2.  Protest challenging an alleged ambiguity in the solicitation is denied where the protester’s interpretation is not reasonable.   

DECISION

Warrior Service Company (Warrior), a small business of Valley Stream, New York, protests the terms of request for quotations (RFQ) No. 36C26319Q0585, issued by the Department of Veteran Affairs (VA), for the procurement of five Hill-Rom brand LIKO overhead lift systems and related supplies and services.  Warrior argues that the VA improperly classified the procurement on the Federal Business Opportunities (FBO) website and provided vendors with an unreasonable amount of time to respond to the RFQ, which together, prevented it from finding the RFQ and submitting a timely quotation.  Warrior also argues that the terms of the RFQ are ambiguous.

We deny the protest.

BACKGROUND

On May 8, 2019, the VA issued the subject RFQ as a small business set-aside pursuant to the commercial items and simplified acquisition procedures contained in Federal Acquisition Regulation (FAR) parts 12 and 13.  Contracting Officer’s Statement (COS) at 1-2; Supp. COS at 1; Agency Report (AR), Tab 3, RFQ at 1.  The RFQ contemplated the award of a fixed-price contract for five Hill-Rom brand LIKO overhead lift systems, installation, and related supplies and services, at the Nebraska Western Iowa VA Health Care System in Omaha, Nebraska.  RFQ at 1, 4-9.  The RFQ provided that award would be made to the lowest-priced technically acceptable vendor, where technical capability would be used to determine technical acceptability.[1]  RFQ at 34.  In accordance with the simplified acquisition requirements in FAR § 13.106-1, the VA prepared, and included with the RFQ, a justification to procure, on a brand name only basis, Hill-Rom LIKO lift systems.  AR, Tab 4, Justification, at 1.
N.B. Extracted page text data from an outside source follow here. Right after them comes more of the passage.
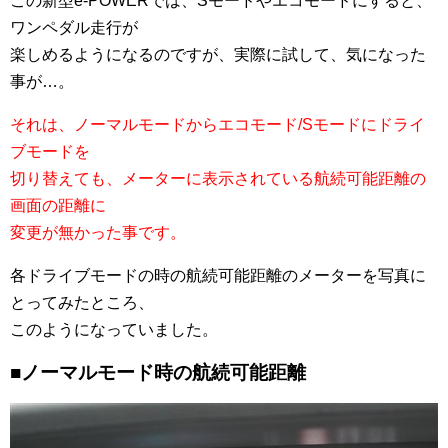
この新型e-POWERでは、Sモードやエコモードにすると、
ワンペダル走行が
楽しめるようになるのですが、実際に試して、気になった
事が…。
それは、ノーマルモードからエコモード/Sモードにドライ
ブモードを
切り替えても
、メーターに表示されている航続可能距離の
画面の距離に
変更が
無かった事です。
各ドライブモードの時の航続可能距離のメーターを写真に
とってみたところ、
このようになっていました。
■ノーマルモード時の航続可能距離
Quotations were due on May 14 at 4:00 pm Central Time, providing potential vendors with approximately seven days to respond to the solicitation.[2]  RFQ at 1.  Warrior filed this protest with our Office on May 14, prior to the deadline for the submission of quotations.

DISCUSSION

Warrior challenges the terms of the solicitation, arguing that the VA misclassified the solicitation as a procurement for the manufacture of goods, instead of a procurement of services, and that the VA did not give potential vendors a reasonable amount of time to prepare a quotation.  Protest at 1-2.  The protester also contends that the solicitation is ambiguous, arguing that while the RFQ seeks quotations, the agency’s justification “indicates that an awardee has already been selected, making the acceptance of offers impossible and the Solicitation unnecessary.”  Id. at 3.  While we do not address each protest ground and argument raised by the protester, we have reviewed them all and find that none provide a basis to sustain the protest.
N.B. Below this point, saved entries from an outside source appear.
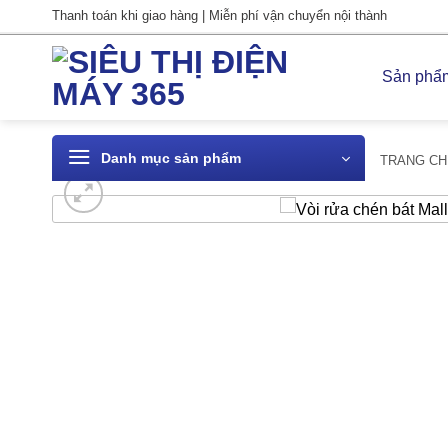
Bỏ
Thanh toán khi giao hàng | Miễn phí vận chuyển nội thành
qua
nội
Sản phẩ
dung
Danh mục sản phẩm
TRANG CH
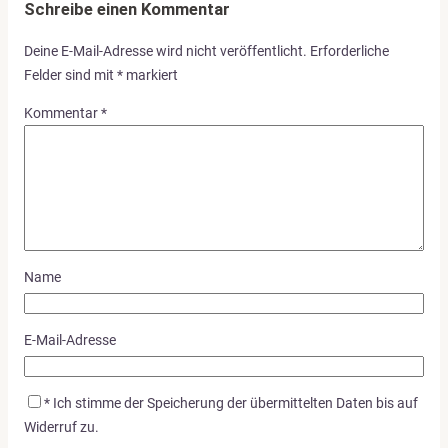
Schreibe einen Kommentar
Deine E-Mail-Adresse wird nicht veröffentlicht.
Erforderliche
Felder sind mit
*
markiert
Kommentar
*
Name
E-Mail-Adresse
*
Ich stimme der Speicherung der übermittelten Daten bis auf
Widerruf zu.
Classification of the Procurement

Warrior first alleges that it was unable to find the solicitation on the FBO website because the agency improperly classified the procurement.[3]  Protest at 1.  The RFQ was classified as a solicitation for supplies under code 65, “Medical, dental & veterinary equipment & supplies.”[4]  See posting for RFQ No. 36C26319Q0585, available at fbo.gov (last visited August 9, 2019).  Warrior argues that the procurement is for the “furnishing of products, installation and related training, which are services.”  Protest at 2.  While the protester does not specify under what classification code the agency should have classified the solicitation, it argues that the agency should have classified this procurement as a service rather than a supply because of the inclusion of the training and installation components, and because the requirement for Hill-Rom products indicated that the agency “was clearly not seeking another supplier/manufacturer.”[5]  Protest at 1-2; Comments at 2.  In response, the VA contends that the solicitation was properly classified as a procurement of supplies because the bulk of the cost of the procurement was for the lifts, themselves, and not the related services.  COS at 3.
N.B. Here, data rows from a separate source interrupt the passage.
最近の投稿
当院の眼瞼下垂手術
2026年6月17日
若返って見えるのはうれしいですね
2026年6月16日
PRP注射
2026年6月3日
The responsibility for determining the appropriate classification code of a procurement rests with the contracting officer, and classification determinations necessarily involve some degree of judgment on the part of the contracting officer.  Kendall Healthcare Prods. Co., B-289381, Feb. 19, 2002, 2002 CPD ¶ 42 at 4.  Our Office will not overturn such a determination unless it is shown to be unreasonable.  Price Waterhouse, B-239525, Aug. 31, 1990, 90-2 CPD ¶ 192 at 4. 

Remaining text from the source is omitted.